Try these movements and see if you feel that heightened sense of inner strength after completing. “If you enjoy this workout and haven’t tried our signature Alpha format yet, then I’d encourage you to come and unlock your own inner Alpha athlete the next time you’re at the club,” invites Freeman.
Hang Power Clean
- Stand with your feet hip width apart and grab a barbell with an overhand grip, hands just wider than shoulder width apart. Slightly bend your knees as you push your hips backward, letting your shins touch the bar; stick your chest out to keep your back straight. This is your starting position.
- Lift the bar while maintaining contact with your legs until it reaches either a high hang (bar slightly above your knees) or low hang (bar slightly below your knees) position. This is your first pull.
- You will now perform your second pull: Shift your hips back slightly as you lower the bar toward your knees, then powerfully extend your ankles, knees, and hips into a triple extension with the bar by elevating your shoulders and raising your elbows as high as possible; this allows the momentum to move the bar upward to shoulder height.
- Once the bar reaches shoulder height, quickly rotate your elbows under the bar so they’re about parallel to the floor; this allows you to receive the bar at shoulder height in a front-rack position. Your hands should be in an underhand position, with the bar moving from the middle of your hand to the middle of your fingers.
- As you catch the bar at shoulder height, perform however deep of a squat is necessary to receive the load and completely stop the momentum of the bar and establish your balance in a strong position. Stand up completely.
- Lower back to the high hang position
Dual Kettlebell Front Squat
- Position two kettlebells in a front-rack position so that the bells are actively resting on your biceps and forearms while you’re holding onto the handle. Maintain good posture, specifically keeping tension in your mid- and upper back.
- Maintain the front-rack position, keep your elbows high, take a deep breath, and lower yourself into a squat by simultaneously pushing your hips back and bending your knees.
- Once your thighs are about parallel to the floor, reverse the movement to return to the starting position. Keep your abs active and drive your feet through the floor.
- Start with your hands on a pull-up bar approximately shoulder width apart, palms facing forward.
- With your arms extended above you, create a hollow position with your body by engaging your core; this will prevent arching in your back. This is your starting position.

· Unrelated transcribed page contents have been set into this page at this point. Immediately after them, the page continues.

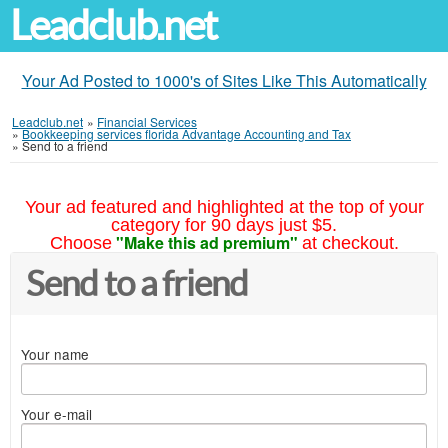
Leadclub.net
Your Ad Posted to 1000's of Sites Like This Automatically
Leadclub.net
»
Financial Services
»
Bookkeeping services florida Advantage Accounting and Tax
»
Send to a friend
Your ad featured and highlighted at the top of your
category for 90 days just $5.
"Make this ad premium"
Choose
at checkout.
Send to a friend
Your name
Your e-mail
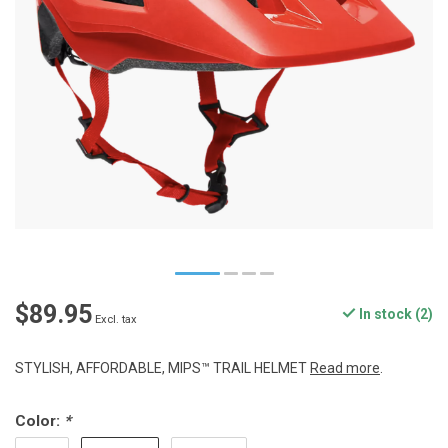
$89.95
In stock (2)
Excl. tax
STYLISH, AFFORDABLE, MIPS™ TRAIL HELMET
Read more
.
Color:
*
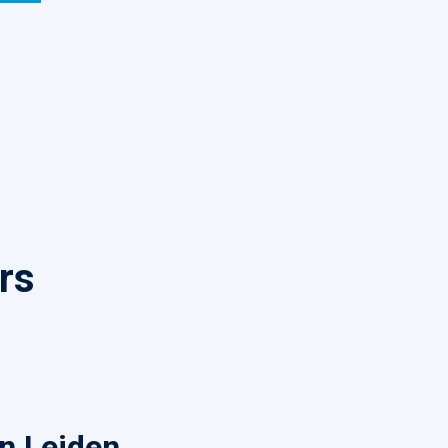
rs
in Leiden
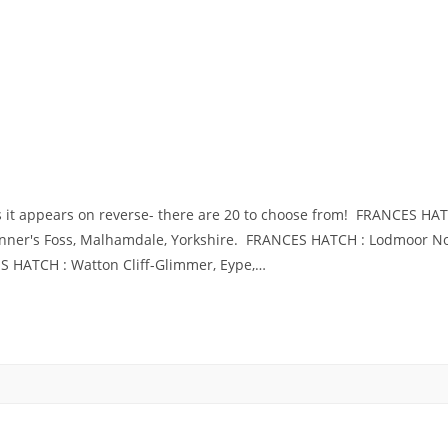
s it appears on reverse- there are 20 to choose from! FRANCES H
Jenner's Foss, Malhamdale, Yorkshire. FRANCES HATCH : Lodmoor
 HATCH : Watton Cliff-Glimmer, Eype,…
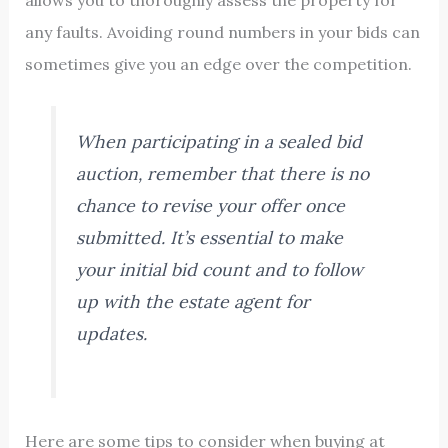
any faults. Avoiding round numbers in your bids can
sometimes give you an edge over the competition.
When participating in a sealed bid
auction, remember that there is no
chance to revise your offer once
submitted. It’s essential to make
your initial bid count and to follow
up with the estate agent for
updates.
Here are some tips to consider when buying at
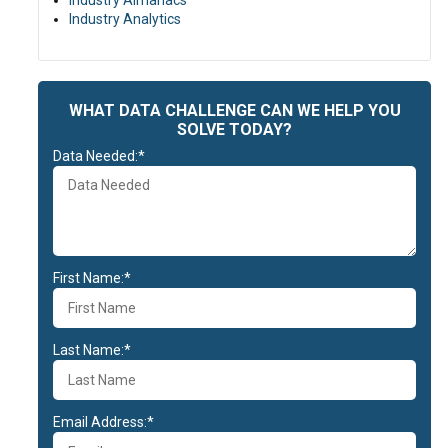
Industry Almanacs
Industry Analytics
WHAT DATA CHALLENGE CAN WE HELP YOU
SOLVE TODAY?
Data Needed:*
First Name:*
Last Name:*
Email Address:*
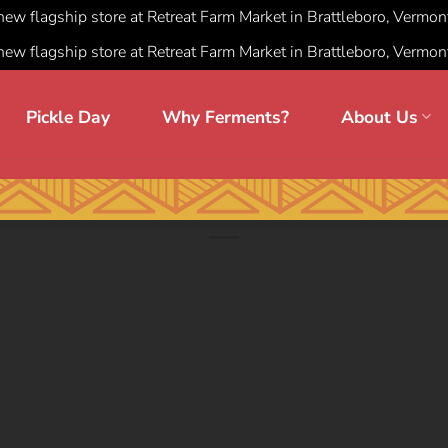
 new flagship store at Retreat Farm Market in Brattleboro, Vermon
 new flagship store at Retreat Farm Market in Brattleboro, Vermon
Pickle Day
Why Ferments?
About Us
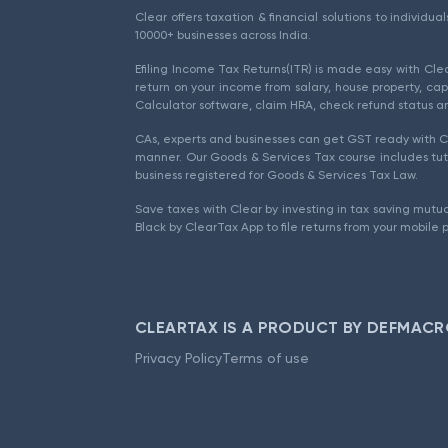
Clear offers taxation & financial solutions to individu
10000+ businesses across India.
Efiling Income Tax Returns(ITR) is made easy with Cl
return on your income from salary, house property, cap
Calculator software, claim HRA, check refund status an
CAs, experts and businesses can get GST ready with Cl
manner. Our Goods & Services Tax course includes tuto
business registered for Goods & Services Tax Law.
Save taxes with Clear by investing in tax saving mutua
Black by ClearTax App to file returns from your mobile 
CLEARTAX IS A PRODUCT BY DEFMACR
Privacy Policy
Terms of use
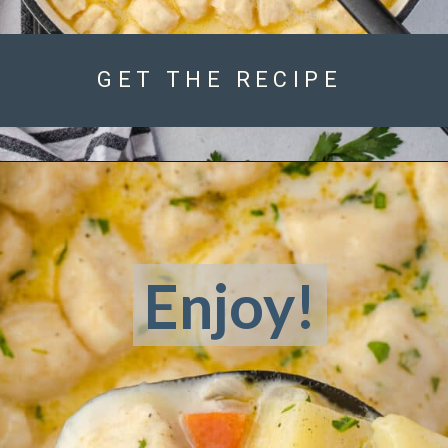
GET THE RECIPE
Enjoy!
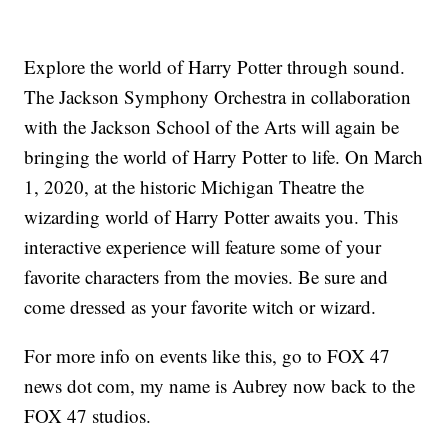
Explore the world of Harry Potter through sound.
The Jackson Symphony Orchestra in collaboration
with the Jackson School of the Arts will again be
bringing the world of Harry Potter to life. On March
1, 2020, at the historic Michigan Theatre the
wizarding world of Harry Potter awaits you. This
interactive experience will feature some of your
favorite characters from the movies. Be sure and
come dressed as your favorite witch or wizard.
For more info on events like this, go to FOX 47
news dot com, my name is Aubrey now back to the
FOX 47 studios.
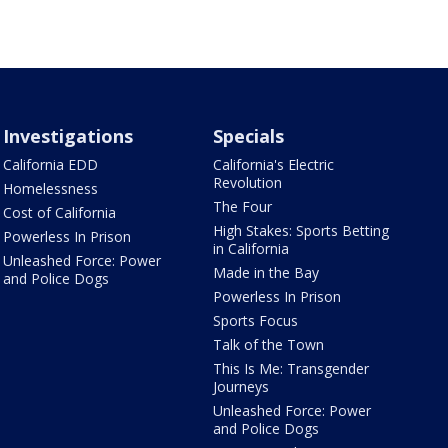
Investigations
Specials
California EDD
California's Electric
Revolution
Homelessness
The Four
Cost of California
High Stakes: Sports Betting
Powerless In Prison
in California
Unleashed Force: Power
Made in the Bay
and Police Dogs
Powerless In Prison
Sports Focus
Talk of the Town
This Is Me: Transgender
Journeys
Unleashed Force: Power
and Police Dogs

- Pull yourself up toward the bar, activating your lats until the bar is at chin level. Exhale at the top of the movement.

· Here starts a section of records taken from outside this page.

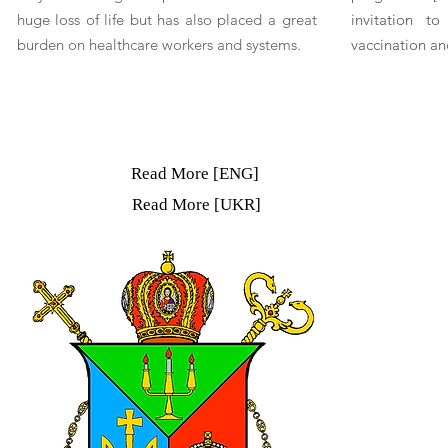
huge loss of life but has also placed a great
invitation t
burden on healthcare workers and systems.
vaccination an
Read More [ENG]
Read More [UKR]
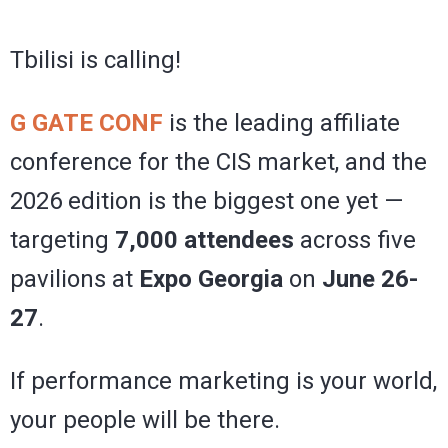
Tbilisi is calling!
G GATE CONF
is the leading affiliate
conference for the CIS market, and the
2026 edition is the biggest one yet —
targeting
7,000 attendees
across five
pavilions at
Expo Georgia
on
June 26-
27
.
If performance marketing is your world,
your people will be there.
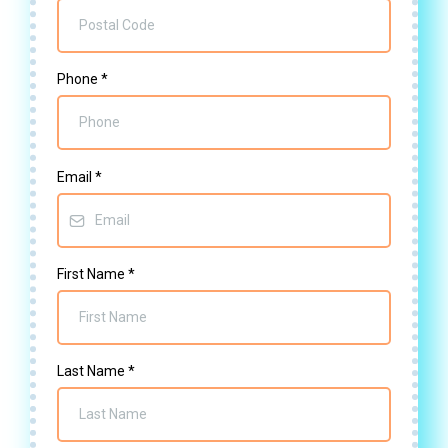
Phone
*
Email
*
First Name
*
Last Name
*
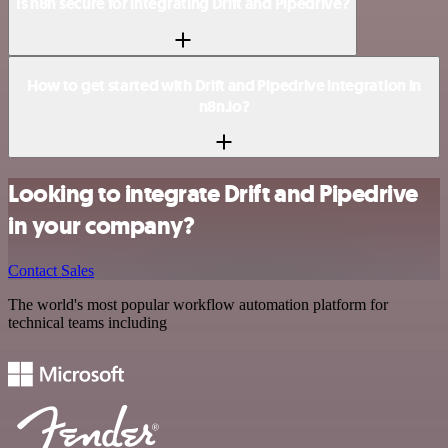
Is n8n secure for integrating Drift and Pipedrive?
How to get started with Drift and Pipedrive integration in
n8n.io?
Looking to integrate Drift and Pipedrive
in your company?
Contact Sales
The world's most popular workflow automation platform for
technical teams including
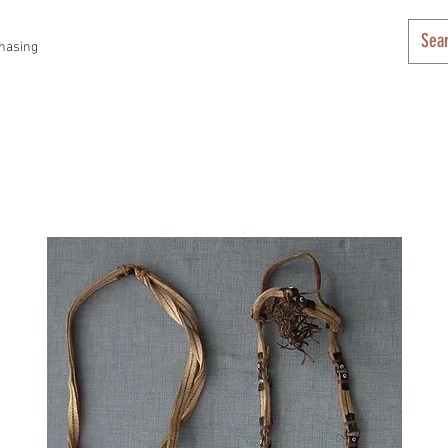
hasing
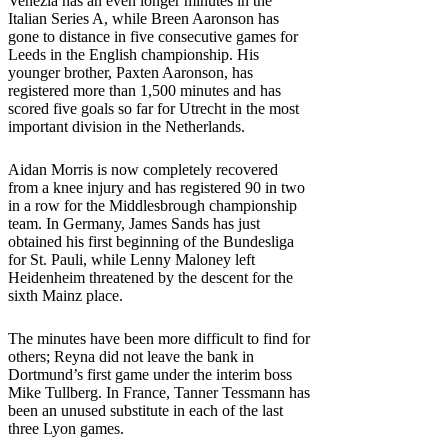
Venezia has an even longer minutes in the
Italian Series A, while Breen Aaronson has
gone to distance in five consecutive games for
Leeds in the English championship. His
younger brother, Paxten Aaronson, has
registered more than 1,500 minutes and has
scored five goals so far for Utrecht in the most
important division in the Netherlands.
Aidan Morris is now completely recovered
from a knee injury and has registered 90 in two
in a row for the Middlesbrough championship
team. In Germany, James Sands has just
obtained his first beginning of the Bundesliga
for St. Pauli, while Lenny Maloney left
Heidenheim threatened by the descent for the
sixth Mainz place.
The minutes have been more difficult to find for
others; Reyna did not leave the bank in
Dortmund’s first game under the interim boss
Mike Tullberg. In France, Tanner Tessmann has
been an unused substitute in each of the last
three Lyon games.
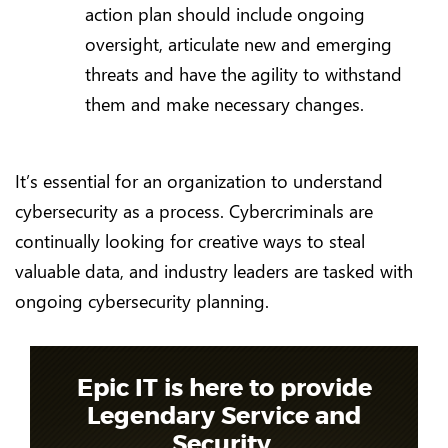
action plan should include ongoing
oversight, articulate new and emerging
threats and have the agility to withstand
them and make necessary changes.
It’s essential for an organization to understand
cybersecurity as a process. Cybercriminals are
continually looking for creative ways to steal
valuable data, and industry leaders are tasked with
ongoing cybersecurity planning.
Epic IT is here to provide
Legendary Service and
Security.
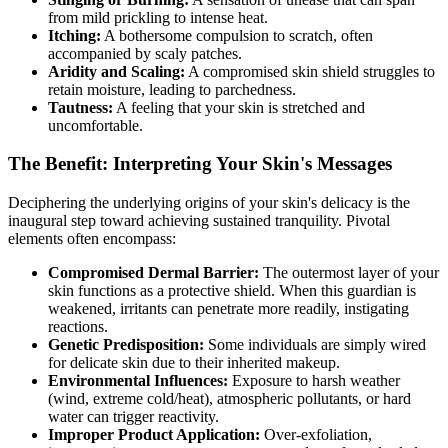
from mild prickling to intense heat.
Itching:
A bothersome compulsion to scratch, often
accompanied by scaly patches.
Aridity and Scaling:
A compromised skin shield struggles to
retain moisture, leading to parchedness.
Tautness:
A feeling that your skin is stretched and
uncomfortable.
The Benefit: Interpreting Your Skin's Messages
Deciphering the underlying origins of your skin's delicacy is the
inaugural step toward achieving sustained tranquility. Pivotal
elements often encompass:
Compromised Dermal Barrier:
The outermost layer of your
skin functions as a protective shield. When this guardian is
weakened, irritants can penetrate more readily, instigating
reactions.
Genetic Predisposition:
Some individuals are simply wired
for delicate skin due to their inherited makeup.
Environmental Influences:
Exposure to harsh weather
(wind, extreme cold/heat), atmospheric pollutants, or hard
water can trigger reactivity.
Improper Product Application:
Over-exfoliation,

- Inhale as you slowly lower yourself back to the starting position.
Learn more: “How to Get Your First Pull-Up”
- Position a jump rope behind your heels, holding the handles.
- Keeping your core braced, shoulders down, and elbows close to your body, turn the rope over your head toward the front of your body and jump to let it pass underneath your feet.
- Instead of jumping, think of bouncing on the balls of your feet so you have a rhythmic jump that matches the tempo of the rope’s speed turning over. Once you have the rhythm, continue rotating your wrists so that the rope passes under your feet a second time before you land.
- Return your feet to the ground to complete the rep.
Bulgarian Split Squats
- Place a step or a box behind you and stand up tall. Hold a kettlebell in each hand, letting your harms hang straight at your sides.
- Take three heel-to-toe steps away from the box.
- Position your right foot on top of the box, bend your knees, and lower your hips until your front thigh is about parallel to the floor. While lowering into the lunge, be sure the shin of your back leg is traveling toward the box to get better glute activation.
- Return to the starting position and repeat. Perform reps on both sides, continuing the same flow of movement.